2. Set up environment:
- Create a `.env` file in the project root and add your AWS and Google Cloud credentials:
```
AWS_ACCESS_KEY_ID=your_aws_access_key
AWS_SECRET_ACCESS_KEY=your_aws_secret_key
DATA_LAKE_BUCKET=your_s3_bucket_name
PROJECT_ID=google_cloud_project_id
DATASET_ID=bigquery_dataset_id
TABLE_ID=bigquery_table_id
```
- Add Google Cloud credentials file in project directory with name ```service-account-file.json```

## Usage
### Approach 1:
1. Build the Docker image:
```
docker build -t nyc-taxitrip-datapipeline .
```

2. Start the Airflow container:
```
docker run -it -p 8080:8080 nyc-taxitrip-datapipeline
```

3. Access the Airflow web interface at `http://localhost:8080`. Use the following credentials:
- Username: admin
- Password: admin

4. In the Airflow UI, enable the `batch_datapipeline` DAG.

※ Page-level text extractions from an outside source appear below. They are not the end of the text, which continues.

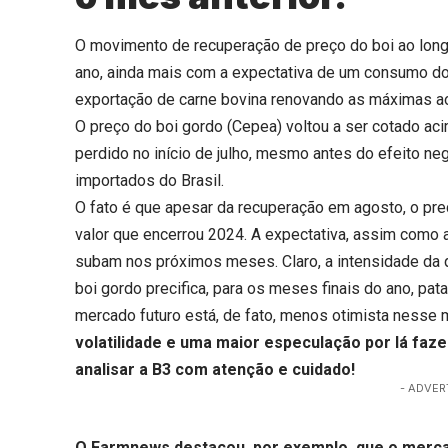
O movimento de recuperação de preço do boi ao long
ano, ainda mais com a expectativa de um consumo do
exportação de carne bovina renovando as máximas a
O preço do boi gordo (Cepea) voltou a ser cotado ac
perdido no início de julho, mesmo antes do efeito ne
importados do Brasil.
O fato é que apesar da recuperação em agosto, o pre
valor que encerrou 2024. A expectativa, assim como 
subam nos próximos meses. Claro, a intensidade da q
boi gordo precifica, para os meses finais do ano, pa
mercado futuro está, de fato, menos otimista ness
volatilidade e uma maior especulação por lá faz
analisar a B3 com atenção e cuidado!
- ADVER
O Farmnews destacou, por exemplo, que o mercad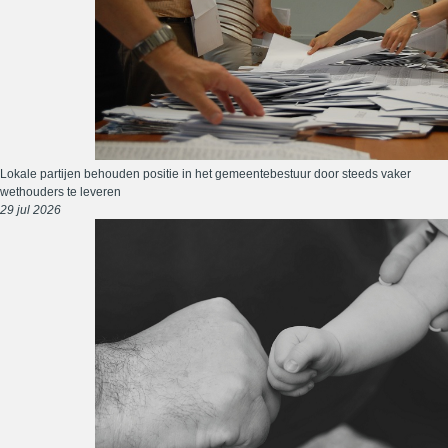
Lokale partijen behouden positie in het gemeentebestuur door steeds vaker
wethouders te leveren
29 jul 2026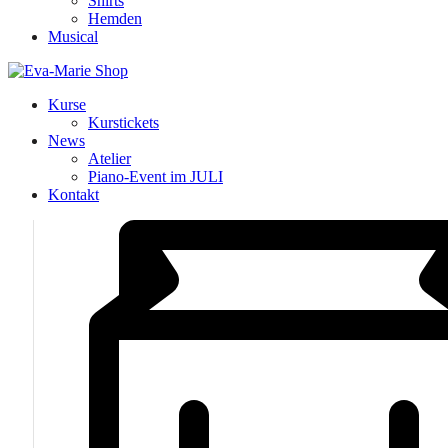
Shirts
Hemden
Musical
Kurse
Kurstickets
News
Atelier
Piano-Event im JULI
Kontakt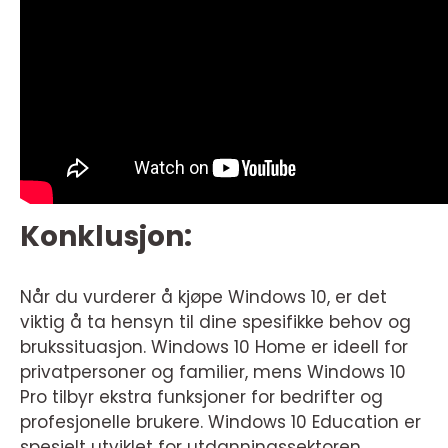
Konklusjon:
Når du vurderer å kjøpe Windows 10, er det
viktig å ta hensyn til dine spesifikke behov og
brukssituasjon. Windows 10 Home er ideell for
privatpersoner og familier, mens Windows 10
Pro tilbyr ekstra funksjoner for bedrifter og
profesjonelle brukere. Windows 10 Education er
spesielt utviklet for utdanningssektoren.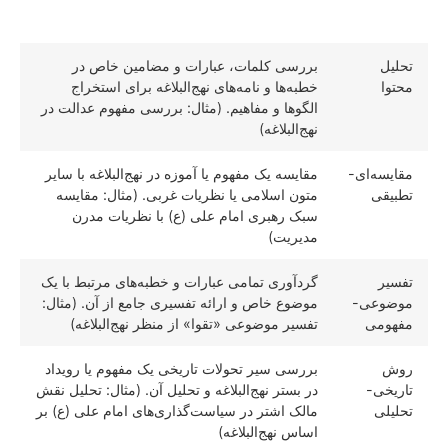
پژوهشی
تحلیل
بررسی کلمات، عبارات و مضامین خاص در
محتوا
خطبه‌ها و نامه‌های نهج‌البلاغه برای استخراج
الگوها و مفاهیم. (مثال: بررسی مفهوم عدالت در
نهج‌البلاغه)
مقایسه‌ای-
مقایسه یک مفهوم یا آموزه در نهج‌البلاغه با سایر
تطبیقی
متون اسلامی یا نظریات غربی. (مثال: مقایسه
سبک رهبری امام علی (ع) با نظریات مدرن
مدیریت)
تفسیر
گردآوری تمامی عبارات و خطبه‌های مرتبط با یک
موضوعی-
موضوع خاص و ارائه تفسیری جامع از آن. (مثال:
مفهومی
تفسیر موضوعی «تقوا» از منظر نهج‌البلاغه)
روش
بررسی سیر تحولات تاریخی یک مفهوم یا رویداد
تاریخی-
در بستر نهج‌البلاغه و تحلیل آن. (مثال: تحلیل نقش
تحلیلی
مالک اشتر در سیاست‌گذاری‌های امام علی (ع) بر
اساس نهج‌البلاغه)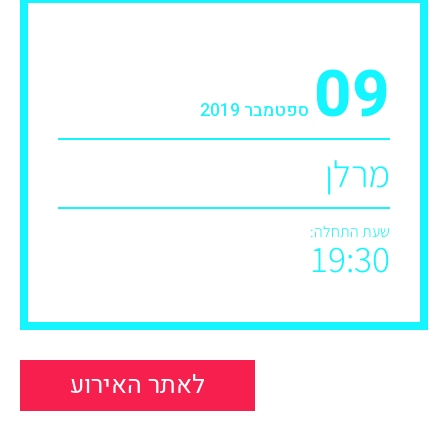
09
ספטמבר 2019
מרלן
שעת התחלה:
19:30
לאתר האירוע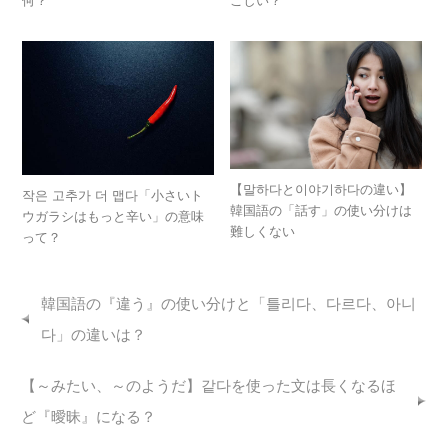
何？
こしい？
【말하다と이야기하다の違い】
작은 고추가 더 맵다「小さいト
韓国語の「話す」の使い分けは
ウガラシはもっと辛い」の意味
難しくない
って？
韓国語の『違う』の使い分けと「틀리다、다르다、아니
다」の違いは？
【～みたい、～のようだ】같다を使った文は長くなるほ
ど『曖昧』になる？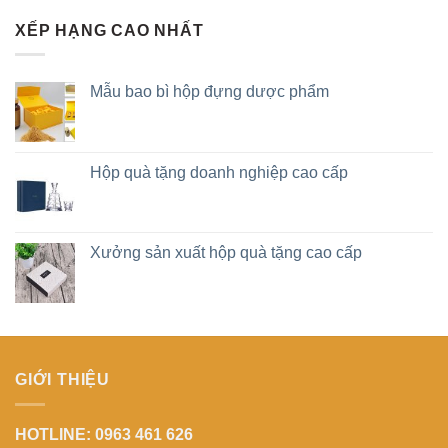
XẾP HẠNG CAO NHẤT
Mẫu bao bì hộp đựng dược phẩm
Hộp quà tặng doanh nghiệp cao cấp
Xưởng sản xuất hộp quà tặng cao cấp
GIỚI THIỆU
HOTLINE: 0963 461 626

5. The pipeline will run on monthly basis, processing the data of two months ago. You can also trigger a manual run from the Airflow UI.

### Approach 2:
- *If you wish to run data pipeline manually without Airflow and Docker, follow these steps:*

1. **Ensure Installation is Complete**: Verify that you have successfully completed first and second installation steps.
2. **Install Dependencies**: Run the following command to install all required packages: `pip install -r requirements.txt`
3. **Execute the Script**: Once the above steps are completed, you can initiate the data pipeline by executing the `manual_datapipeline.py` file.

## Challenges and Solutions

1. **Data Source**: Extracting data from the [source](https://www.nyc.gov/site/tlc/about/tlc-trip-record-data.page) required a specific link to the latest available dataset. I Initially attempted to solve this by using web scraping.
- Solution: But when I was exploring the source site for web scraping, I discovered a pattern in the URL structure that involved a minor change in the link. After recognizing this pattern, I utilized the datetime library to solve this issue, which streamlined the process of automated data extraction.

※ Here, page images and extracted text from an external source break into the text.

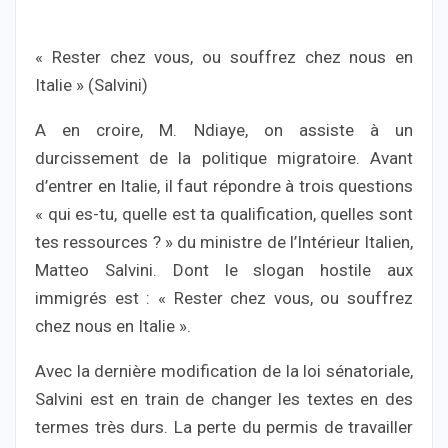
« Rester chez vous, ou souffrez chez nous en
Italie » (Salvini)
A en croire, M. Ndiaye, on assiste à un
durcissement de la politique migratoire. Avant
d’entrer en Italie, il faut répondre à trois questions
« qui es-tu, quelle est ta qualification, quelles sont
tes ressources ? » du ministre de l’Intérieur Italien,
Matteo Salvini. Dont le slogan hostile aux
immigrés est : « Rester chez vous, ou souffrez
chez nous en Italie ».
Avec la dernière modification de la loi sénatoriale,
Salvini est en train de changer les textes en des
termes très durs. La perte du permis de travailler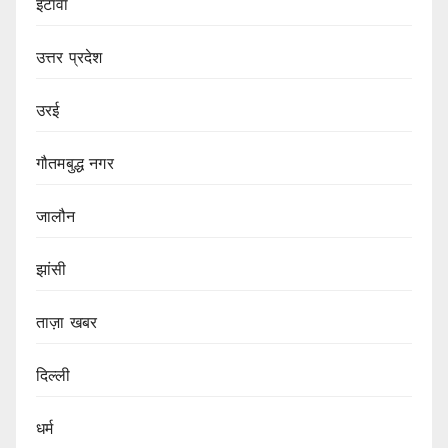
इटावा
उत्तर प्रदेश
उरई
गौतमबुद्ध नगर
जालौन
झांसी
ताज़ा खबर
दिल्ली
धर्म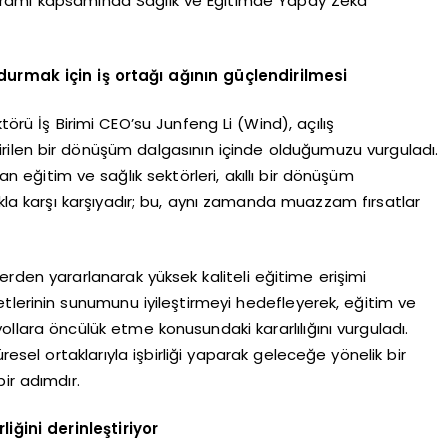
ramı kapsamında Sağlık ve Eğitimde Yapay Zeka
mak için iş ortağı ağının güçlendirilmesi
rü İş Birimi CEO’su Junfeng Li (Wind), açılış
ilen bir dönüşüm dalgasının içinde olduğumuzu vurguladı.
an eğitim ve sağlık sektörleri, akıllı bir dönüşüm
kla karşı karşıyadır; bu, aynı zamanda muazzam fırsatlar
erden yararlanarak yüksek kaliteli eğitime erişimi
tlerinin sunumunu iyileştirmeyi hedefleyerek, eğitim ve
yollara öncülük etme konusundaki kararlılığını vurguladı.
esel ortaklarıyla işbirliği yaparak geleceğe yönelik bir
ir adımdır.
liğini derinleştiriyor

2. **Data Transfer to BigQuery**: I faced difficulties in efficiently transferring data from a Spark DataFrame to BigQuery. My initial approach involved using the Spark-BigQuery Connector; however, its requirement for Google Cloud Storage posed access limitations.
- Solution: After further exploration, I identified a [direct method](https://github.com/GoogleCloudDataproc/spark-bigquery-connector) but encountered [restrictions](https://cloud.google.com/bigquery/docs/sandbox) with stream loading in the free tier. To overcome this, I implemented a workaround by storing data locally as Parquet file and utilized the [BigQuery Connection API](https://cloud.google.com/python/docs/reference/bigquery/latest) for Python to load this file in append mode, effectively resolving the data transfer issue.

3. **Data Quality**: For removing outliers, I initially opted for the Interquartile Range (IQR) method but experienced performance issues when executing it, that too for just one column.
- Solution: I opted to hard-code the range for outlier removal as a quick fix to avoid the resource-intensive and time-consuming IQR method. While this solution worked, it wasn't ideal and left room for improvement in terms of scalability and efficiency.